Russian Soyuz capsules have already become the sole means for ferrying crewmembers to and from the station, a service that costs the United States $51 million a seat.
US President Barack Obama wants to spend $6 billion over the next five years to help US firms develop space taxi services so the country won't have to depend on the foreign transport.
Discovery delivered to the space station a cargo pod, about the size of a small bus, filled with equipment and experiment racks, a fourth US sleeping berth, a darkroom for the station's US laboratory module and other supplies.
The returning Italian-built cargo pod was packed with old equipment and items no longer needed on the station.
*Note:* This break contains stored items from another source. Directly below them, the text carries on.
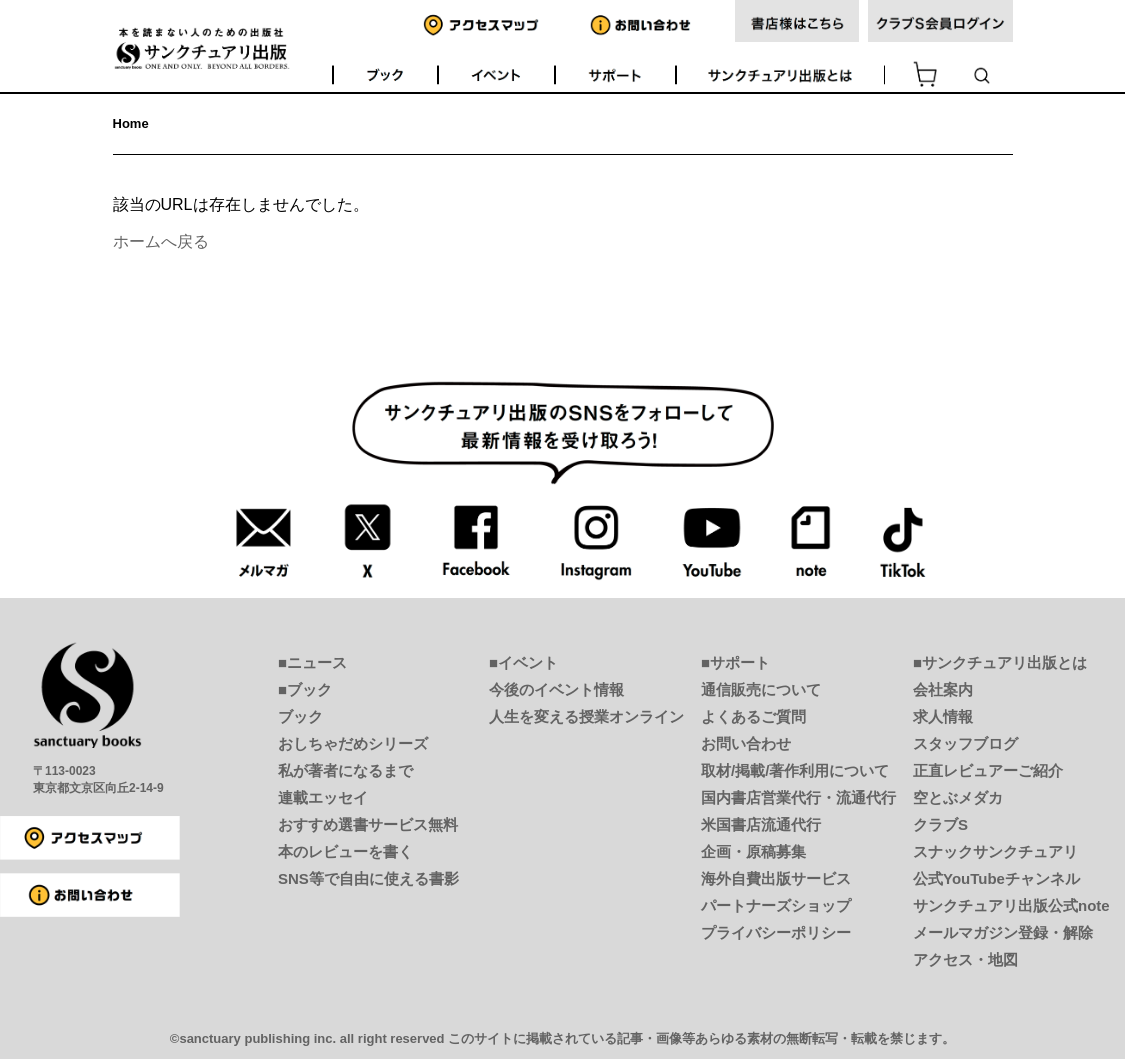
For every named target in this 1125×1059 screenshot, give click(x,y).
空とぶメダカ (958, 797)
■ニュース (312, 662)
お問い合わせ (746, 743)
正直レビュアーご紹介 (988, 770)
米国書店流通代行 (761, 824)
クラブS (940, 824)
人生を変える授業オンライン (586, 716)
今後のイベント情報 (556, 689)
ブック (300, 716)
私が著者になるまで (345, 770)
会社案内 (943, 689)
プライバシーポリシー (776, 932)
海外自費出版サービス (776, 878)
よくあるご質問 (753, 716)
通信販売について (761, 689)
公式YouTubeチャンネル (996, 878)
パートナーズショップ (776, 905)
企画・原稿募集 (753, 851)
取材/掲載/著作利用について (795, 770)
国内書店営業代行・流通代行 (798, 797)
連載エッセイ (323, 797)
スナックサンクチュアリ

The shuttle also hauled home a spent tank of ammonia coolant, which will be refurbished and returned to the station as a spare.
A new ammonia tank was installed during three spacewalks by Discovery astronauts Rick Mastracchio and Clay Anderson, but a problem with a valve prevented NASA from activating the coolant system as planned.
The International Space Station has two coolant loops, and both will need to be operational within about a month to keep the station at full power as the changing sun angle generates more heat on the station.
The repair work, which will require a spacewalk, is expected to be turned over to the resident space station crew, which includes two US astronauts, three Russian cosmonauts and an astronaut with Japan's space agency.
The station crew also will be preparing the outpost for a new Russian docking compartment, scheduled to be launched aboard shuttle Atlantis on May 14. NASA plans to move Atlantis to the launch pad on Tuesday night in preparation.